Cannabis thérapeutique : l’expérimentation prolongée d’un an

Paris, le lundi 27 mars 2023 – Cette expérimentation, débutée en mars 2021, est fortement critiquée, tant par les opposants que par les partisans du cannabis thérapeutique.

C’est tout sauf une surprise : le gouvernement a pris ce samedi un décret visant à prolonger d’un an l’expérimentation de l’usage thérapeutique du cannabis en France. La suite logique d’un amendement à la dernière loi de financement de la Sécurité Sociale (PLFSS) pour 2023 qui prévoyait déjà de prolonger cette étude.

Lancé en mars 2021, cette expérimentation vise à étudier l’intérêt thérapeutique du cannabis dans cinq indications différentes : les douleurs neuropathiques réfractaires aux thérapies conventionnelles, certaines formes d’épilepsie pharmaco-résistantes, certains symptômes de cancer, la spasticité douloureuse de la sclérose en plaque ou d’autres pathologies du système nerveux central et en soins palliatifs. Les participants à l’étude reçoivent du cannabis sous forme de fleurs, d’huile ou de comprimés. L’effet du cannabis sur ces pathologies ayant en réalité déjà fait l’objet d’études à l’étranger, cette expérimentation vise essentiellement à tester son utilisation en « vie réelle » et à « valider les conditions d’accès, de prescription et de dispensation » explique Nicolas Authier, président du comité de suivi de l’expérience à l’Agence nationale de sécurité du médicament (ANSM).

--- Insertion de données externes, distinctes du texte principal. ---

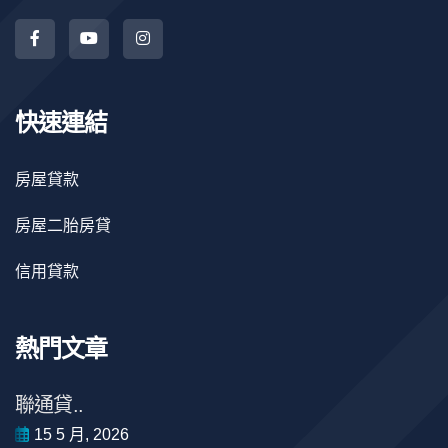
快速連結
房屋貸款
房屋二胎房貸
信用貸款
熱門文章
聯通貸..
15 5 月, 2026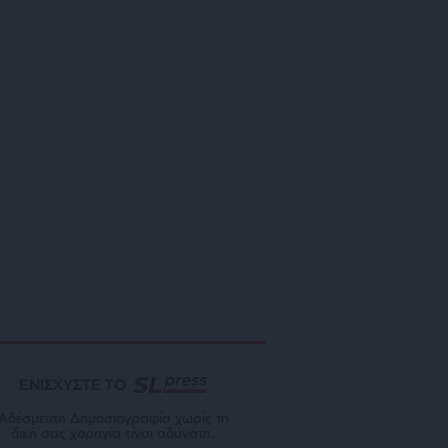
ΕΝΙΣΧΥΣΤΕ ΤΟ
Αδέσμευτη Δημοσιογραφία χωρίς τη
δική σας χορηγία είναι αδύνατη.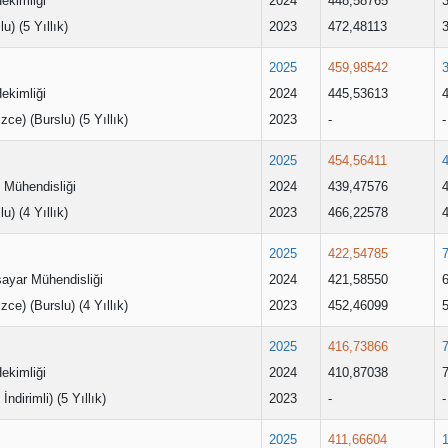
ekimliği
2024
448,58765
lu) (5 Yıllık)
2023
472,48113
2025
459,98542
ekimliği
2024
445,53613
lizce) (Burslu) (5 Yıllık)
2023
-
-
2025
454,56411
 Mühendisliği
2024
439,47576
lu) (4 Yıllık)
2023
466,22578
2025
422,54785
sayar Mühendisliği
2024
421,58550
lizce) (Burslu) (4 Yıllık)
2023
452,46099
2025
416,73866
ekimliği
2024
410,87038
İndirimli) (5 Yıllık)
2023
-
-
2025
411,66604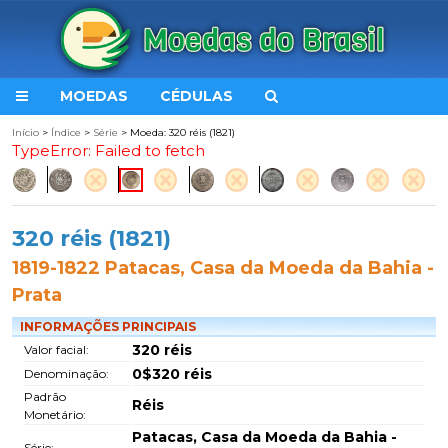
MOEDAS
CÉDULAS
Início
>
Índice
>
Série
> Moeda: 320 réis (1821)
TypeError: Failed to fetch
320 réis (1821)
1819-1822 Patacas, Casa da Moeda da Bahia -
Prata
INFORMAÇÕES PRINCIPAIS
320 réis
Valor facial:
0$320 réis
Denominação:
Padrão
Réis
Monetário:
Patacas, Casa da Moeda da Bahia -
Série: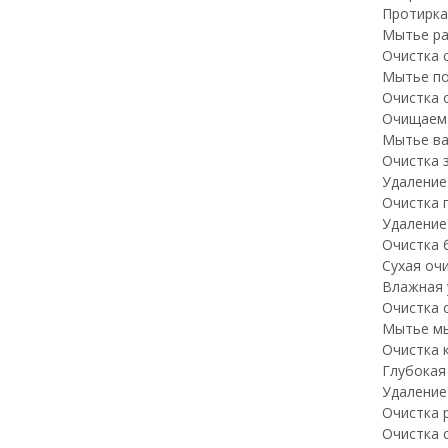
Протирка
Мытье ра
Очистка 
Мытье по
Очистка 
Очищаем 
Мытье ва
Очистка 
Удаление
Очистка 
Удаление
Очистка 
Сухая оч
Влажная 
Очистка 
Мытье мы
Очистка 
Глубокая
Удаление
Очистка 
Очистка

Une étude sans groupe contrôle

Pour justifier cette prolongation de l’expérimentation, le ministère de la Santé évoque la crise sanitaire, qui aurait perturbé la première année d’étude (l’expérience a été lancée en plein confinement) et un nombre insuffisant de patients inclus dans l’étude, le nombre de 3 000 patients n’ayant jamais été atteint. Un prétexte pour les « partisans » du cannabis thérapeutique, qui demandent que sa généralisation soit mise en place au plus vite. « Nous demandons, dès la fin de l’expérimentation, la mise à disposition de médicaments à base de cannabis, conditionnée à une prescription de produits remboursés » lance Mado Gilanto, présidente de l’association Apaiser.

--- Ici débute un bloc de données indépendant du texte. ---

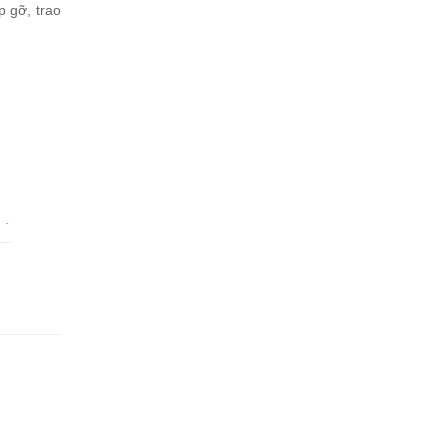
 gỡ, trao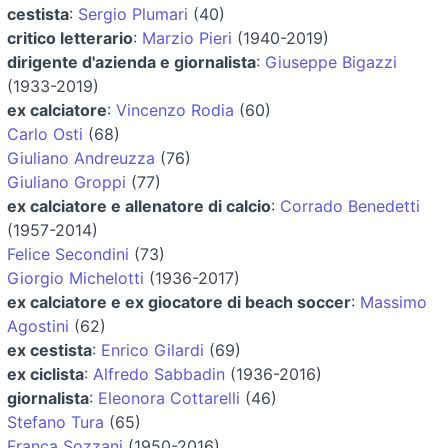
cestista
:
Sergio Plumari
(40)
critico letterario
:
Marzio Pieri
(1940-2019)
dirigente d'azienda e giornalista
:
Giuseppe Bigazzi
(1933-2019)
ex calciatore
:
Vincenzo Rodia
(60)
Carlo Osti
(68)
Giuliano Andreuzza
(76)
Giuliano Groppi
(77)
ex calciatore e allenatore di calcio
:
Corrado Benedetti
(1957-2014)
Felice Secondini
(73)
Giorgio Michelotti
(1936-2017)
ex calciatore e ex giocatore di beach soccer
:
Massimo
Agostini
(62)
ex cestista
:
Enrico Gilardi
(69)
ex ciclista
:
Alfredo Sabbadin
(1936-2016)
giornalista
:
Eleonora Cottarelli
(46)
Stefano Tura
(65)
Franca Sozzani
(1950-2016)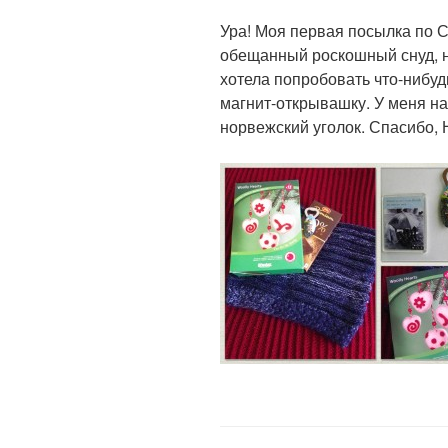
Ура! Моя первая посылка по 
обещанный роскошный снуд, н
хотела попробовать что-нибудь
магнит-открывашку. У меня н
норвежский уголок. Спасибо, 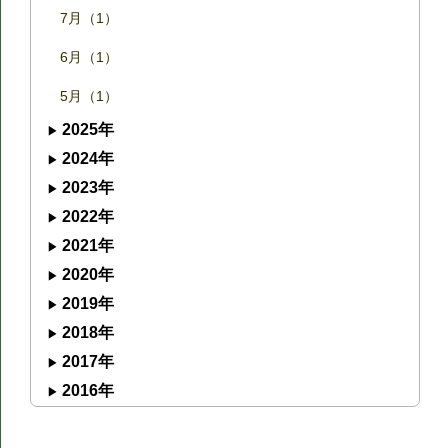
7月（1）
6月（1）
5月（1）
2025年
2024年
2023年
2022年
2021年
2020年
2019年
2018年
2017年
2016年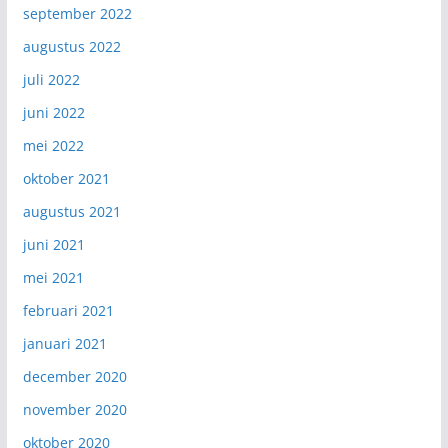
september 2022
augustus 2022
juli 2022
juni 2022
mei 2022
oktober 2021
augustus 2021
juni 2021
mei 2021
februari 2021
januari 2021
december 2020
november 2020
oktober 2020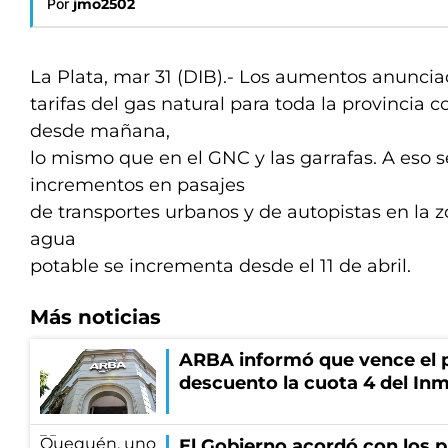
Por
jmo2502
La Plata, mar 31 (DIB).- Los aumentos anuncia
tarifas del gas natural para toda la provincia 
desde mañana,
lo mismo que en el GNC y las garrafas. A eso
incrementos en pasajes
de transportes urbanos y de autopistas en la z
agua
potable se incrementa desde el 11 de abril.
Más noticias
ARBA informó que vence el p
descuento la cuota 4 del Inm
El Gobierno acordó con los p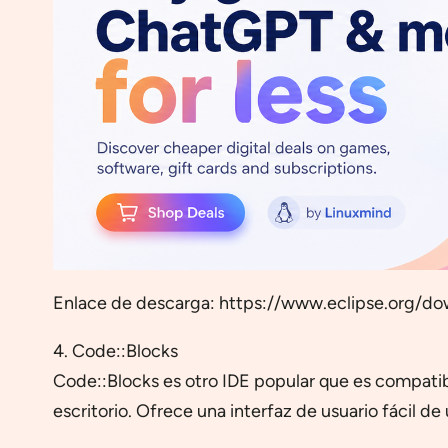
Enlace de descarga: https://www.eclipse.org/do
4. Code::Blocks
Code::Blocks es otro IDE popular que es compatib
escritorio. Ofrece una interfaz de usuario fácil d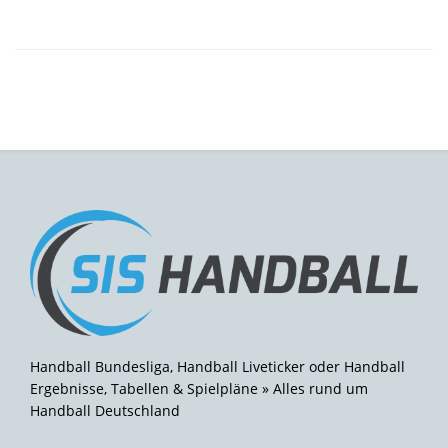
Handball Bundesliga, Handball Liveticker oder Handball
Ergebnisse, Tabellen & Spielpläne » Alles rund um
Handball Deutschland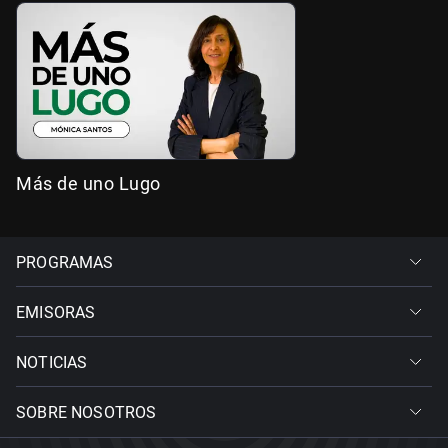
Más de uno Lugo
PROGRAMAS
EMISORAS
NOTICIAS
SOBRE NOSOTROS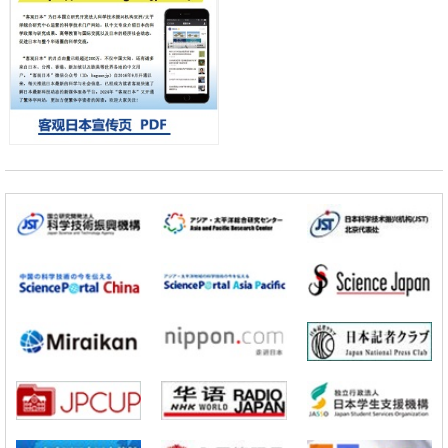
小岩井忠道
泷川 进
戴维
科学研究
【JST事业成果】开发低成本与低功耗的新型AI处理器
政策
日本科研费增设国际共同研究强化新类别，促进青年研究人员赴海外开
展研究
经济・社会
铁道综研新任理事长芦谷公稔：依托超导和防灾等核心优势服务社会
科学研究
东京大学通过叶绿体基因组编辑技术强化碳固定酶，成功提高光合作用
能力与生产力
科学研究
藤田医科大学等成功鉴定出非结核分枝杆菌生存的必需基因，首次揭示
该基因的必要性因菌株而异
经济・社会
【AI法下篇】如何应对AI的不可控性——中央大学平野晋教授专访
科学研究
【JST事业成果】开发低成本与低功耗的新型AI处理器
政策
日本科研费增设国际共同研究强化新类别，促进青年研究人员赴海外开
展研究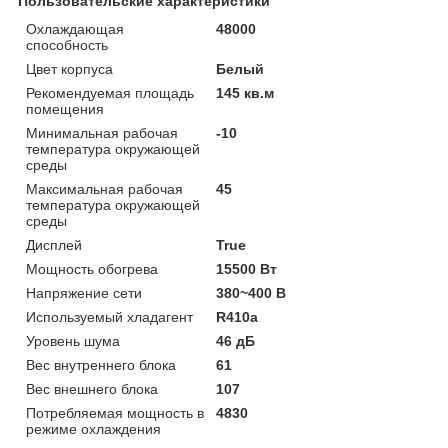
Пользовательские характеристики
Охлаждающая
48000
способность
Цвет корпуса
Белый
Рекомендуемая площадь
145 кв.м
помещения
Минимальная рабочая
-10
температура окружающей
среды
Максимальная рабочая
45
температура окружающей
среды
Дисплей
True
Мощность обогрева
15500 Вт
Напряжение сети
380~400 В
Используемый хладагент
R410a
Уровень шума
46 дБ
Вес внутреннего блока
61
Вес внешнего блока
107
Потребляемая мощность в
4830
режиме охлаждения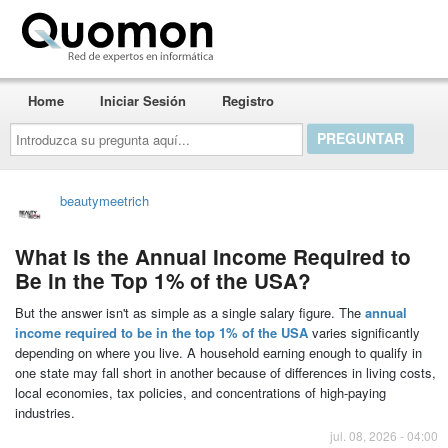
Quomon.es
Home
Iniciar Sesión
Registro
Introduzca
su
pregunta
aquí...
beautymeetrich
What Is the Annual Income Required to
Be in the Top 1% of the USA?
But the answer isn't as simple as a single salary figure. The
annual
income required to be in the top 1% of the USA
varies significantly
depending on where you live. A household earning enough to qualify in
one state may fall short in another because of differences in living costs,
local economies, tax policies, and concentrations of high-paying
industries.
jul. 08, 2026 - 04:00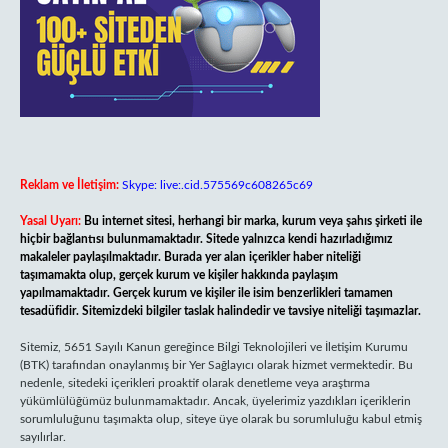
Reklam ve İletişim:
Skype: live:.cid.575569c608265c69
Yasal Uyarı:
Bu internet sitesi, herhangi bir marka, kurum veya şahıs şirketi ile
hiçbir bağlantısı bulunmamaktadır. Sitede yalnızca kendi hazırladığımız
makaleler paylaşılmaktadır. Burada yer alan içerikler haber niteliği
taşımamakta olup, gerçek kurum ve kişiler hakkında paylaşım
yapılmamaktadır. Gerçek kurum ve kişiler ile isim benzerlikleri tamamen
tesadüfidir. Sitemizdeki bilgiler taslak halindedir ve tavsiye niteliği taşımazlar.
Sitemiz, 5651 Sayılı Kanun gereğince Bilgi Teknolojileri ve İletişim Kurumu
(BTK) tarafından onaylanmış bir Yer Sağlayıcı olarak hizmet vermektedir. Bu
nedenle, sitedeki içerikleri proaktif olarak denetleme veya araştırma
yükümlülüğümüz bulunmamaktadır. Ancak, üyelerimiz yazdıkları içeriklerin
sorumluluğunu taşımakta olup, siteye üye olarak bu sorumluluğu kabul etmiş
sayılırlar.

Les observateurs favorables au cannabis thérapeutique considèrent que si l’expérimentation n’a pas encore porté ses fruits, c’est plus la conséquence d’un manque de volonté politique que d’un nombre insuffisant de patients inclus dans l’étude. « Avec 2 100 patients inclus, le nombre est suffisant pour valider l’efficacité de l’expérimentation » abonde dans leur sens Nicolas Authier. Personne n’ignore que la question de la légalisation du cannabis à usage thérapeutique divise au sein du gouvernement, le ministre de l’Intérieur Gérald Darmanin y étant totalement opposée. « C’est à se demander si c’est le ministère de l’intérieur ou celui de la santé qui décide » commente un médecin participant à l’expérimentation.

Mais les opposants au cannabis thérapeutique sont également très critiques sur la manière dont est mené cette expérimentation. Il y a un an en mars 2022, les Académies de médecine et de pharmacie s’étaient inquiétés de l’absence de groupe contrôle ce qui qui selon les académiciens déroge « aux exigences méthodologiques, sécuritaire et éthiques qui régissent l’évaluation de tout candidat médicament ».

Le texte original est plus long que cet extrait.